Wrapper for vllm serving engine.

Parameters:

Name	Type	Description	Default
`model`	`str \| ModelMeta`	model name string.	required
`revision`	`str \| None`	The revision of the model to use.	`None`
`trust_remote_code`	`bool`	Whether to trust remote code execution when loading the model. Should be True for models with custom code.	`True`
`dtype`	`Dtype`	Data type for model weights. "auto" will automatically select appropriate dtype based on hardware and model capabilities. vllm uses flash attention by default, which does not support fp32. Therefore, it defaults to using fp16 for inference on fp32 models. Testing has shown a relatively small drop in accuracy. You can manually opt for fp32, but inference speed will be very slow.	`'auto'`
`head_dtype`	`Literal['model'] \| Dtype \| None`	"head" refers to the last Linear layer(s) of an LLMs, such as the score or classifier in a classification model. Uses fp32 for the head by default to gain extra precision.	`None`
`max_model_len`	`int \| None`	Maximum sequence length (context window) supported by the model. If None, uses the model's default maximum length.	`None`
`max_num_batched_tokens`	`int \| None`	Maximum number of tokens to process in a single batch. If None, automatically determined.	`None`
`max_num_seqs`	`int`	Maximum number of sequences to process concurrently.	`128`
`tensor_parallel_size`	`int`	Number of GPUs for tensor parallelism.	`1`
`enable_prefix_caching`	`bool \| None`	Whether to enable KV cache sharing for common prompt prefixes.

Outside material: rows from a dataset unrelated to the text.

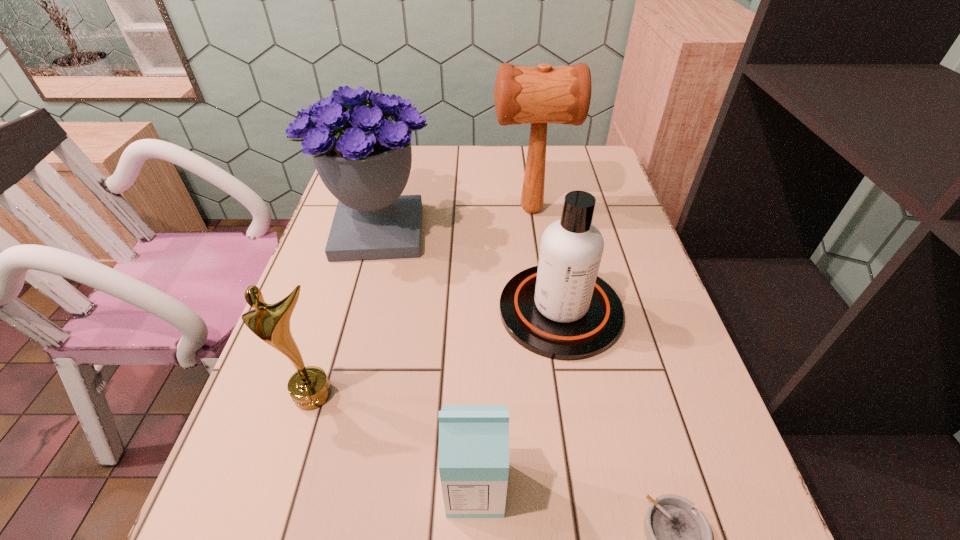 This screenshot has width=960, height=540. Identify the location of free location located on the front-facing side of the award. 272,531.

Image resolution: width=960 pixels, height=540 pixels. What are the coordinates of `free space located 0.260m on the left of the fifth tallest object` in the screenshot? It's located at (288, 488).

Where is `bouquet at the left edge`? Image resolution: width=960 pixels, height=540 pixels. bouquet at the left edge is located at coordinates (363, 155).

Where is `award at the left edge`? This screenshot has height=540, width=960. award at the left edge is located at coordinates (309, 387).

The width and height of the screenshot is (960, 540). I want to click on mallet at the right edge, so click(539, 95).

At what (x,y) coordinates should I click in order to perform the action: click on cleansing agent present at the right edge. Please return your answer as a coordinate pair (x, y). Looking at the image, I should click on point(560,309).

Find the location of a particular element. This screenshot has height=540, width=960. vacant position at the far edge of the desktop is located at coordinates (546, 167).

Identify the location of vacant space at the near edge of the desktop. (509, 530).

Identify the location of free location at the left edge. (311, 289).

Where is `vacant space at the right edge`? The width and height of the screenshot is (960, 540). vacant space at the right edge is located at coordinates (622, 231). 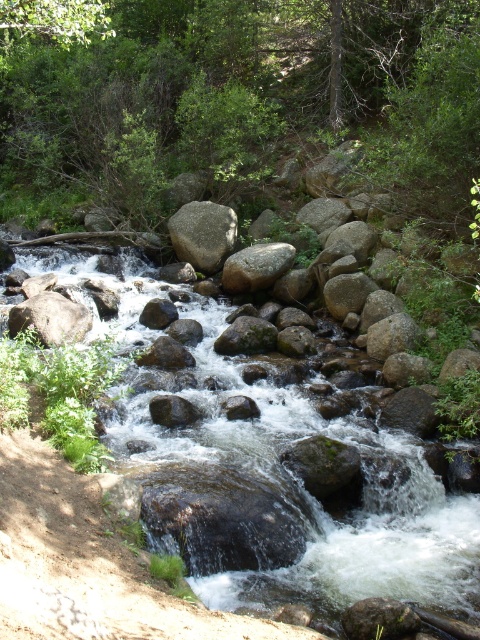 Who is shorter, gray rock at center or smooth gray rock at center?

smooth gray rock at center

Can you confirm if gray rock at center is positioned below smooth gray rock at center?

No, gray rock at center is not below smooth gray rock at center.

Locate an element on the screen. The image size is (480, 640). gray rock at center is located at coordinates (204, 234).

Between smooth rock stream at center and gray rock at left, which one is positioned lower?

smooth rock stream at center

Between smooth rock stream at center and gray rock at left, which one is positioned higher?

gray rock at left is higher up.

Does point (12, 420) lie in front of point (84, 330)?

Yes, it is.

This screenshot has width=480, height=640. What are the coordinates of `smooth rock stream at center` in the screenshot? It's located at click(241, 476).

Between gray rock at center and gray rough rock at center, which one has less height?

gray rough rock at center

Can you confirm if gray rock at center is bigger than gray rough rock at center?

If None, uses the model's default setting.	`None`
`gpu_memory_utilization`	`float`	Target GPU memory utilization ratio (0.0 to 1.0).	`0.9`
`hf_overrides`	`dict[str, Any] \| None`	Dictionary mapping Hugging Face configuration keys to override values.	`None`
`pooler_config`	`PoolerConfig \| None`	Controls the behavior of output pooling in pooling models.	`None`
`enforce_eager`	`bool`	Whether to disable CUDA graph optimization and use eager execution.	`False`
`**kwargs`	`Any`	Additional arguments to pass to the vllm serving engine model.	`{}`

Source code in mteb/models/vllm_wrapper.py

def __init__(
    self,
    model: str | ModelMeta,
    revision: str | None = None,
    *,
    trust_remote_code: bool = True,
    dtype: Dtype = "auto",
    head_dtype: Literal["model"] | Dtype | None = None,
    max_model_len: int | None = None,
    max_num_batched_tokens: int | None = None,
    max_num_seqs: int = 128,
    tensor_parallel_size: int = 1,
    enable_prefix_caching: bool | None = None,
    gpu_memory_utilization: float = 0.9,
    hf_overrides: dict[str, Any] | None = None,
    pooler_config: PoolerConfig | None = None,
    enforce_eager: bool = False,
    **kwargs: Any,
):
    """Wrapper for vllm serving engine.

    Args:
        model: model name string.
        revision: The revision of the model to use.
        trust_remote_code: Whether to trust remote code execution when loading the model.
            Should be True for models with custom code.
        dtype: Data type for model weights. "auto" will automatically select appropriate
            dtype based on hardware and model capabilities. vllm uses flash attention by
            default, which does not support fp32. Therefore, it defaults to using fp16 for
            inference on fp32 models. Testing has shown a relatively small drop in accuracy.
            You can manually opt for fp32, but inference speed will be very slow.
        head_dtype: "head" refers to the last Linear layer(s) of an LLMs, such as the score
            or classifier in a classification model. Uses fp32 for the head by default to
            gain extra precision.
        max_model_len: Maximum sequence length (context window) supported by the model.
            If None, uses the model's default maximum length.
        max_num_batched_tokens: Maximum number of tokens to process in a single batch.
            If None, automatically determined.
        max_num_seqs: Maximum number of sequences to process concurrently.
        tensor_parallel_size: Number of GPUs for tensor parallelism.
        enable_prefix_caching: Whether to enable KV cache sharing for common prompt prefixes.
            If None, uses the model's default setting.
        gpu_memory_utilization: Target GPU memory utilization ratio (0.0 to 1.0).
        hf_overrides: Dictionary mapping Hugging Face configuration keys to override values.
        pooler_config: Controls the behavior of output pooling in pooling models.
        enforce_eager: Whether to disable CUDA graph optimization and use eager execution.
        **kwargs: Additional arguments to pass to the vllm serving engine model.
    """
    requires_package(
        self,
        "vllm",
        "Wrapper for vllm serving engine",
        install_instruction="pip install mteb[vllm]",
    )

    os.environ["VLLM_WORKER_MULTIPROC_METHOD"] = "spawn"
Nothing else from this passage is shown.